§ What you should do
Please set down each entry exactly, omitting any picture it holds.

§ Dataset content
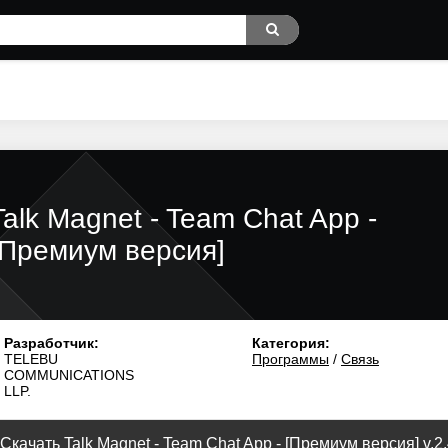
Talk Magnet - Team Chat App -
[Премиум версия]
Разработчик:
Категория:
TELEBU
Программы
/
Связь
COMMUNICATIONS
LLP.
Скачать Talk Magnet - Team Chat App - [Премиум версия] v.2.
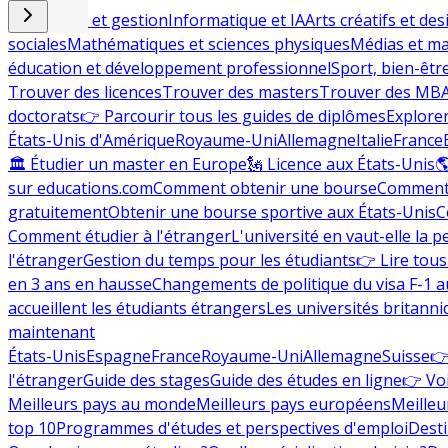
Commerce et gestion
Informatique et IA
Arts créatifs et des
sociales
Mathématiques et sciences physiques
Médias et ma
éducation et développement professionnel
Sport, bien-êtr
Trouver des licences
Trouver des masters
Trouver des MB
doctorats
👉 Parcourir tous les guides de diplômes
Explorer
États-Unis d'Amérique
Royaume-Uni
Allemagne
Italie
France
🏛 Étudier un master en Europe
🗽 Licence aux États-Unis

sur educations.com
Comment obtenir une bourse
Comment 
gratuitement
Obtenir une bourse sportive aux États-Unis
C
Comment étudier à l'étranger
L'université en vaut-elle la p
l'étranger
Gestion du temps pour les étudiants
👉 Lire tous 
en 3 ans en hausse
Changements de politique du visa F-1 a
accueillent les étudiants étrangers
Les universités britanni
maintenant
États-Unis
Espagne
France
Royaume-Uni
Allemagne
Suisse
👉
l'étranger
Guide des stages
Guide des études en ligne
👉 Voi
Meilleurs pays au monde
Meilleurs pays européens
Meilleu
top 10
Programmes d'études et perspectives d'emploi
Desti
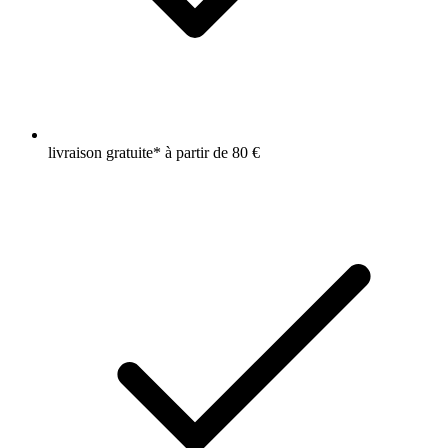
livraison gratuite* à partir de 80 €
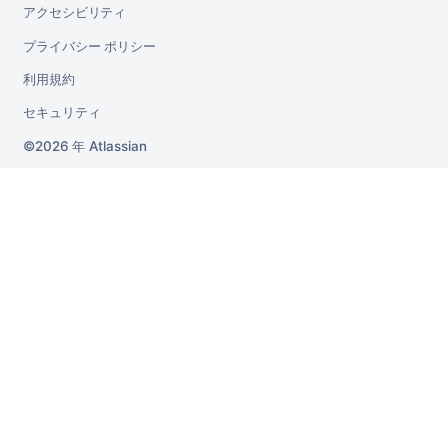
アクセシビリティ
プライバシー ポリシー
利用規約
セキュリティ
2026 年
Atlassian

§ The completed task
Talk Magnet - Team Chat App -
[Премиум версия]
Разработчик:
Категория:
TELEBU
Программы
/
Связь
COMMUNICATIONS
LLP.
Скачать Talk Magnet - Team Chat App - [Премиум версия] v.2.
Commerce et gestion
Informatique et IA
Arts créatifs et des
sociales
Mathématiques et sciences physiques
Médias et ma
éducation et développement professionnel
Sport, bien-êtr
Trouver des licences
Trouver des masters
Trouver des MB
doctorats
👉 Parcourir tous les guides de diplômes
Explorer
États-Unis d'Amérique
Royaume-Uni
Allemagne
Italie
France
🏛 Étudier un master en Europe
🗽 Licence aux États-Unis

sur educations.com
Comment obtenir une bourse
Comment 
gratuitement
Obtenir une bourse sportive aux États-Unis
C
Comment étudier à l'étranger
L'université en vaut-elle la p
l'étranger
Gestion du temps pour les étudiants
👉 Lire tous 
en 3 ans en hausse
Changements de politique du visa F-1 a
accueillent les étudiants étrangers
Les universités britanni
maintenant
États-Unis
Espagne
France
Royaume-Uni
Allemagne
Suisse
👉
l'étranger
Guide des stages
Guide des études en ligne
👉 Voi
Meilleurs pays au monde
Meilleurs pays européens
Meilleu
top 10
Programmes d'études et perspectives d'emploi
Desti
livraison gratuite* à partir de 80 €
アクセシビリティ
プライバシー ポリシー
利用規約
セキュリティ
2026 年
Atlassian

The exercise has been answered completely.